- Work instruction -
Make an exact copy of all the records that follow, apart from the pictures.
Records shown below:
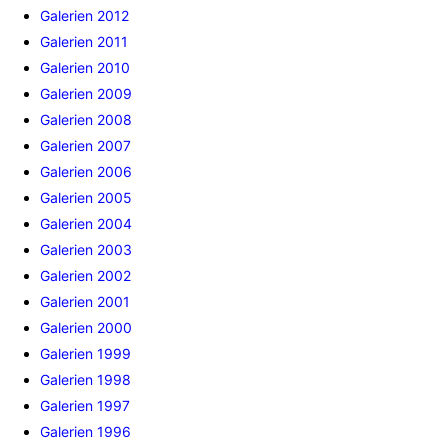
Galerien 2012
Galerien 2011
Galerien 2010
Galerien 2009
Galerien 2008
Galerien 2007
Galerien 2006
Galerien 2005
Galerien 2004
Galerien 2003
Galerien 2002
Galerien 2001
Galerien 2000
Galerien 1999
Galerien 1998
Galerien 1997
Galerien 1996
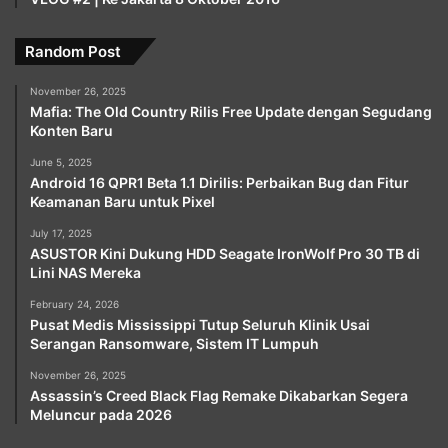
Random Post
November 26, 2025
Mafia: The Old Country Rilis Free Update dengan Segudang
Konten Baru
June 5, 2025
Android 16 QPR1 Beta 1.1 Dirilis: Perbaikan Bug dan Fitur
Keamanan Baru untuk Pixel
July 17, 2025
ASUSTOR Kini Dukung HDD Seagate IronWolf Pro 30 TB di
Lini NAS Mereka
February 24, 2026
Pusat Medis Mississippi Tutup Seluruh Klinik Usai
Serangan Ransomware, Sistem IT Lumpuh
November 26, 2025
Assassin’s Creed Black Flag Remake Dikabarkan Segera
Meluncur pada 2026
End of Records shown.
- Answer to the problem -
Galerien 2012
Galerien 2011
Galerien 2010
Galerien 2009
Galerien 2008
Galerien 2007
Galerien 2006
Galerien 2005
Galerien 2004
Galerien 2003
Galerien 2002
Galerien 2001
Galerien 2000
Galerien 1999
Galerien 1998
Galerien 1997
Galerien 1996
Random Post
November 26, 2025
Mafia: The Old Country Rilis Free Update dengan Segudang
Konten Baru
June 5, 2025
Android 16 QPR1 Beta 1.1 Dirilis: Perbaikan Bug dan Fitur
Keamanan Baru untuk Pixel
July 17, 2025
ASUSTOR Kini Dukung HDD Seagate IronWolf Pro 30 TB di
Lini NAS Mereka
February 24, 2026
Pusat Medis Mississippi Tutup Seluruh Klinik Usai
Serangan Ransomware, Sistem IT Lumpuh
November 26, 2025
Assassin’s Creed Black Flag Remake Dikabarkan Segera
Meluncur pada 2026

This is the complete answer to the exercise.